New Coastal Commissioners Find Federal Funding At Risk
By Mel Nutter
During the Coastal Commission's 44 year history there has been one constant. It always has had new challenges to face. 2017 is no exception. Newly selected Executive Director Jack Ainsworth is now responsible for serving a Commission with three new Commissioners. Four other Commissioners will be replaced or reappointed when their terms expire in May.
In February, Governor Brown appointed Donne Brownsey, a former Sacramento lobbyist from Fort Bragg, to replace public member Wendy Mitchell.
In November Commissioner Martha McClure, a member of the Norte County Board of Supervisors lost her reelection bid. As a result, she lost her North Coast Commission seat as well. Governor Brown chose Humboldt County Board of Supervisor Ryan Sundberg to replace her. As a former tribal council member at the Trinidad Rancheria, Sundberg holds the distinction of being the first Native American to serve on the Commission.
The Senate Rules Committee filled the third seat, previously occupied by Marin County Supervisor Steve Kinsey as the North Central Coast elected representative, with San Francisco Supervisor Aaron Peskin. Before joining the Board of Supervisors, Peskin worked for several environmental groups and garnered the endorsement of the Sierra Club.
It is too early to tell how these Commissioners will perform, but they and their colleagues are facing a daunting financial challenge.

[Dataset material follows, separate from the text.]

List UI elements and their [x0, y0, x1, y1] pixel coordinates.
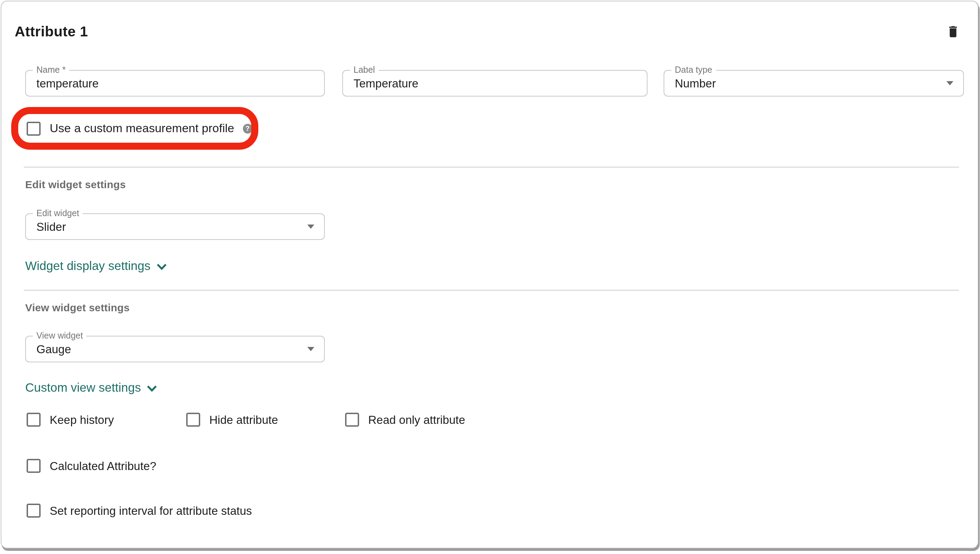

For many years, California has had a federally certified coastal zone management program. One of the benefits of certification has been financial support from The National Oceanic and Atmospheric Administration (NOAA). In March, Executive Director Jack Ainsworth reported that if the cuts the Trump Administration has proposed for NOAA were instituted, the Commission would experience about a 10 percent budget cut. That would mean a loss of $2 million and staff layoffs for an agency already understaffed. The Chairs of the Coastal Commission, the Coastal Conservancy and the Bay Conservation and Development Commission sent a letter to the members of the California Congressional Delegation urging all of them to do all they could to see that the funding continues to be available.
It is well to keep in mind the words of former Coastal Commission Executive Director Peter Douglas, "The coast is never saved. It is always being saved." Please continue doing what you can to help save it.